I don’t suppose when American singer-songwriter Bob Dylan wrote and released his 1964 protest song “The Times They Are a-Changin’, he was particularly thinking about fruit. Nonetheless, like just about everything else on our planet, it has proved to be the case for the produce.
Growing up in the UK in the 1960s, with the exception of the likes of apples, pears and plums, fresh fruit was more or less considered a luxury for many of us. We were only ever guaranteed to sample the now humble orange at Easter and perhaps Christmas. The exotic banana was also still very much regarded as a special treat.
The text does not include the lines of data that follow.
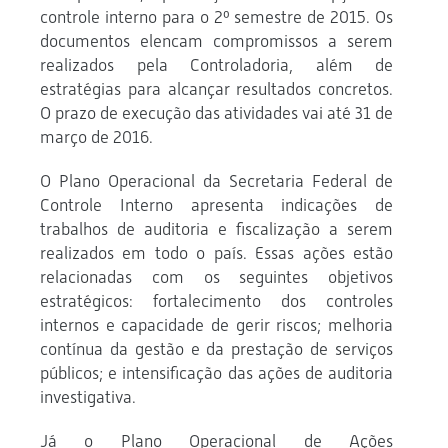
controle interno para o 2º semestre de 2015. Os
documentos elencam compromissos a serem
realizados pela Controladoria, além de
estratégias para alcançar resultados concretos.
O prazo de execução das atividades vai até 31 de
março de 2016.
O Plano Operacional da Secretaria Federal de
Controle Interno apresenta indicações de
trabalhos de auditoria e fiscalização a serem
realizados em todo o país. Essas ações estão
relacionadas com os seguintes objetivos
estratégicos: fortalecimento dos controles
internos e capacidade de gerir riscos; melhoria
contínua da gestão e da prestação de serviços
públicos; e intensificação das ações de auditoria
investigativa.
Já o Plano Operacional de Ações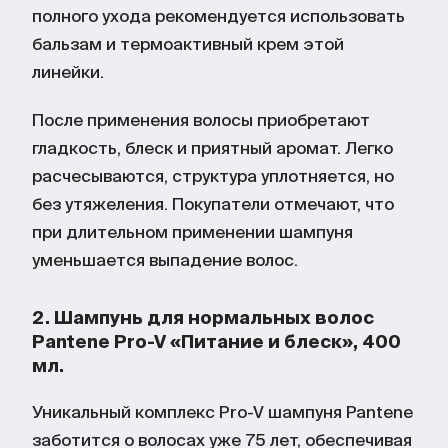
полного ухода рекомендуется использовать
бальзам и термоактивный крем этой
линейки.
После применения волосы приобретают
гладкость, блеск и приятный аромат. Легко
расчесываются, структура уплотняется, но
без утяжеления. Покупатели отмечают, что
при длительном применении шампуня
уменьшается выпадение волос.
2. Шампунь для нормальных волос
Pantene Pro-V «Питание и блеск», 400
мл.
Уникальный комплекс Pro-V шампуня Pantene
заботится о волосах уже 75 лет, обеспечивая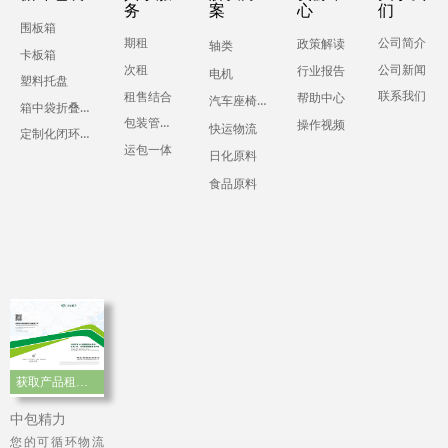
务
案
心
们
围板箱
期租
公司简介
政策解读
轴类
卡板箱
公司新闻
次租
行业报告
电机
塑料托盘
联系我们
租售结合
帮助中心
汽车座椅零部件
箱中袋折叠液体吨箱
包装管理服务
操作视频
快运物流
定制化闭环运输包装
运包一体
日化原料
食品原料
获取产品租赁手册
中包精力
您的可循环物流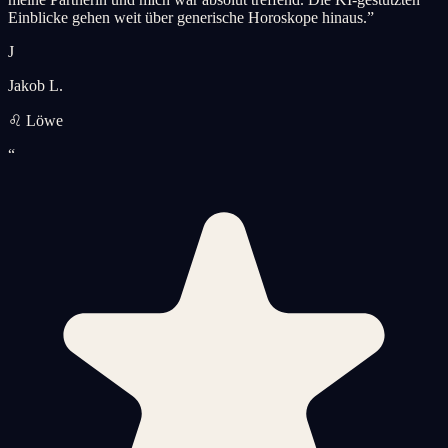
Einblicke gehen weit über generische Horoskope hinaus.
”
J
Jakob L.
♌ Löwe
“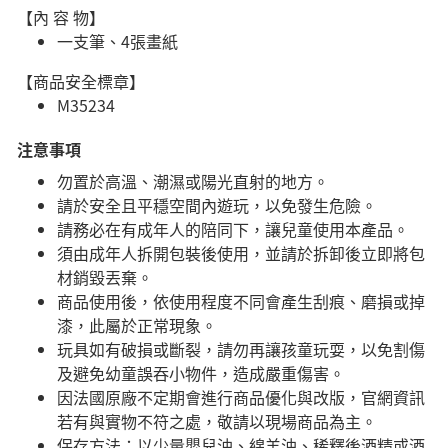
【內 容 物】
一支筆、4張畫紙
【商品安全標章】
M35234
注意事項
勿置於高溫、潮濕或陽光直射的地方。
請於安全且平穩空間內遊玩，以免發生危險。​
請務必在有成年人的陪同下，讓兒童使用本產品。
須由成年人拆開包裝後使用，並請於拆卸後立即將包
材銷毀丟棄。
商品使用後，依使用程度不同會產生刮痕、磨損或掉
漆，此屬於正常現象。
玩具如有破損或斷裂，請勿再讓孩童玩耍，以免割傷
及避免幼童誤吞小物件，造成嚴重傷害。
因法國原廠不定期會進行商品優化與改版，官網資訊
若有與實物不符之處，敬請以現場商品為主。
​保存方法：以少量嬰兒油、綿羊油、稀釋後酒精或酒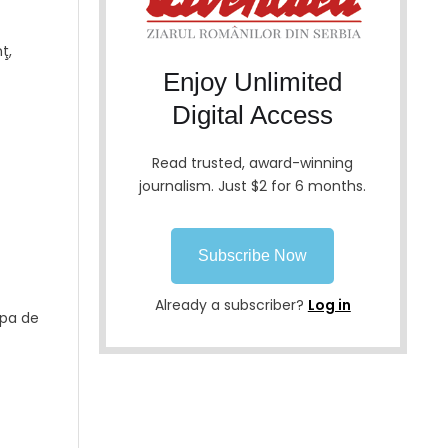
ţ,
Enjoy Unlimited
Digital Access
Read trusted, award-winning
journalism. Just $2 for 6 months.
Subscribe Now
Already a subscriber?
Log in
upa de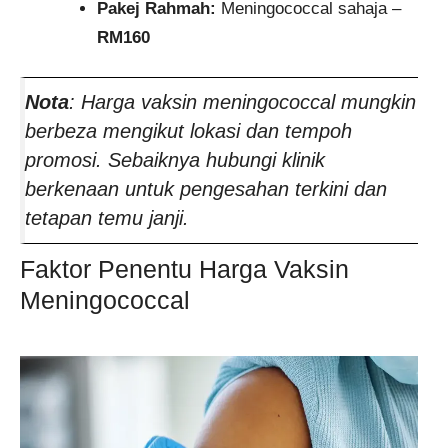
Pakej Rahmah:
Meningococcal sahaja –
RM160
Nota
: Harga vaksin meningococcal mungkin
berbeza mengikut lokasi dan tempoh
promosi. Sebaiknya hubungi klinik
berkenaan untuk pengesahan terkini dan
tetapan temu janji.
Faktor Penentu Harga Vaksin
Meningococcal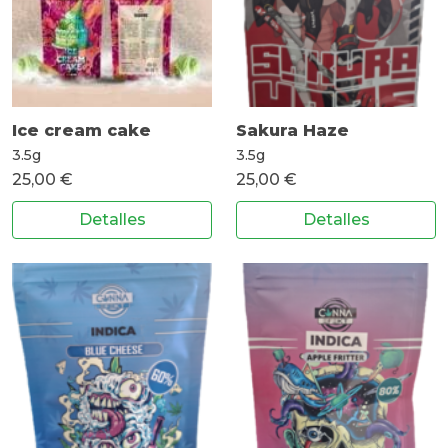
Ice cream cake
Sakura Haze
3.5g
3.5g
25,00 €
25,00 €
Detalles
Detalles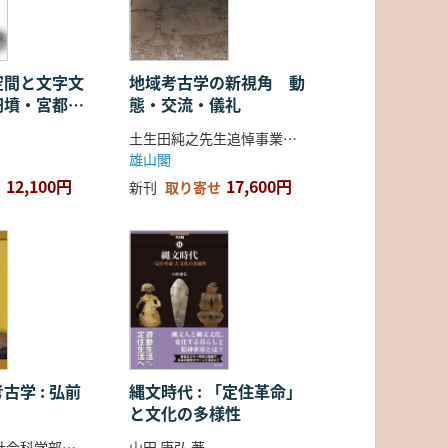
空間と文字文
地域考古学の新視角 動
円墳・宮都・
態・交流・儀礼
土生田純之先生追悼事業会 編
雄山閣
12,100円
17,600円
新刊
取り寄せ
古学 : 弘前
縄文時代 : 「定住革命」
と文化の多様性
弘前大学人文社会科学部北日本考古学研究センター 編
山田 康弘 著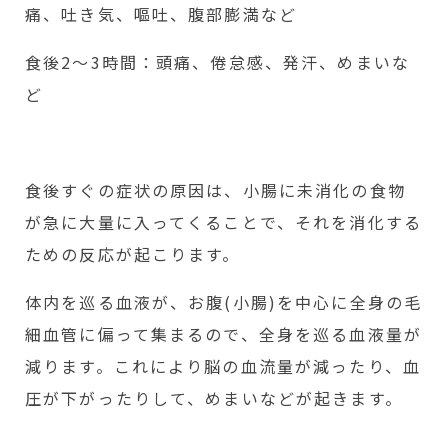
痛、吐き気、嘔吐、腹部膨満など
食後2～3時間：頭痛、倦怠感、発汗、めまいな
ど
食後すぐの症状の原因は、小腸に未消化の食物
が急に大量に入ってくることで、それを消化する
ための反応が起こります。
体内を巡る血液が、お腹(小腸)を中心に全身の毛
細血管に偏って集まるので、全身を巡る血液量が
減ります。これにより脳の血流量が減ったり、血
圧が下がったりして、めまいなどが起きます。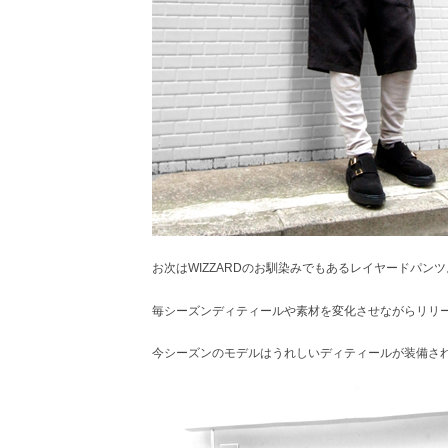
お次はWIZZARDのお馴染みでもあるレイヤードパンツ
毎シーズンディティールや素材を変化させながらリリ
今シーズンのモデルはうれしいディティールが装備さ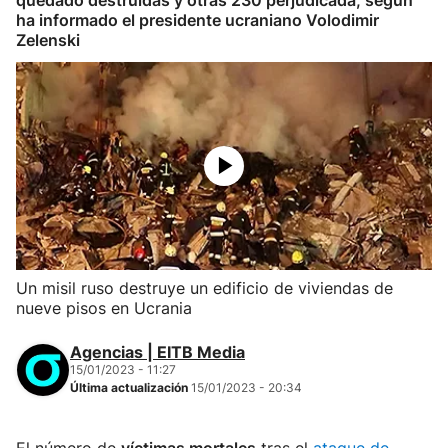
quedado destruidas y otras 230 perjudicada, según
ha informado el presidente ucraniano Volodimir
Zelenski
Un misil ruso destruye un edificio de viviendas de
nueve pisos en Ucrania
Agencias | EITB Media
15/01/2023 - 11:27
Última actualización
15/01/2023 - 20:34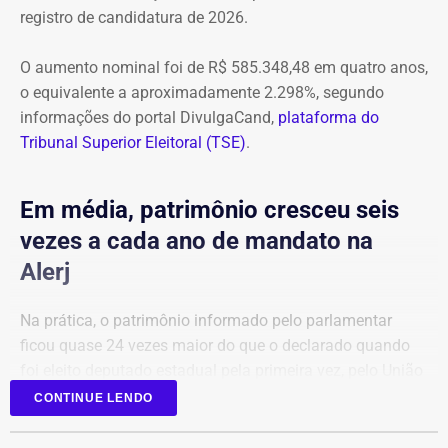
registro de candidatura de 2026.
O aumento nominal foi de R$ 585.348,48 em quatro anos,
o equivalente a aproximadamente 2.298%, segundo
informações do portal DivulgaCand,
plataforma do
Tribunal Superior Eleitoral (TSE)
.
Em média, patrimônio cresceu seis
vezes a cada ano de mandato na
Alerj
Na prática, o patrimônio informado pelo parlamentar
ficou quase 24 vezes maior do que o declarado quando
foi eleito deputado estadual pela primeira vez, pelo União
Brasil.
CONTINUE LENDO
Em 2022, a relação de bens era composta principalmente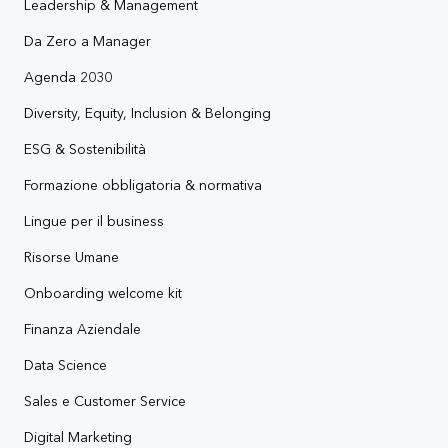
Leadership & Management
Da Zero a Manager
Agenda 2030
Diversity, Equity, Inclusion & Belonging
ESG & Sostenibilità
Formazione obbligatoria & normativa
Lingue per il business
Risorse Umane
Onboarding welcome kit
Finanza Aziendale
Data Science
Sales e Customer Service
Digital Marketing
The only time we were likely to taste the likes of peach, pineapple, grapes and cherries was when “our mams” opened a tin of fruit cocktail on the odd special Sunday.
Well, all aspects of life in the UK, as almost everywhere, have changed just a little bit since those halcyon days of the 1960s. This includes the great variety of exotic fruits that are now available to us from across the globe. Mangoes, pineapples, avocados, guavas, papayas, grapefruit, melons, kiwifruit, persimmons and lychees, are to name but a few varieties of exotic fruits being imported into the UK in ever growing quantities. While we once may never have heard of many of these tropical fruits, they are becoming increasingly familiar. Contrarily, here’s a brief narrative on five exotic fruits you may still not know:
Snake Fruit, also known as Salak, is an exotic fruit that originates from Indonesia. However, these days it can now be found throughout much of Southeast Asia. It has a reddish-brown, scaly skin that resembles that of a snake, which obviously gives rise to the fruit’s anglicised name.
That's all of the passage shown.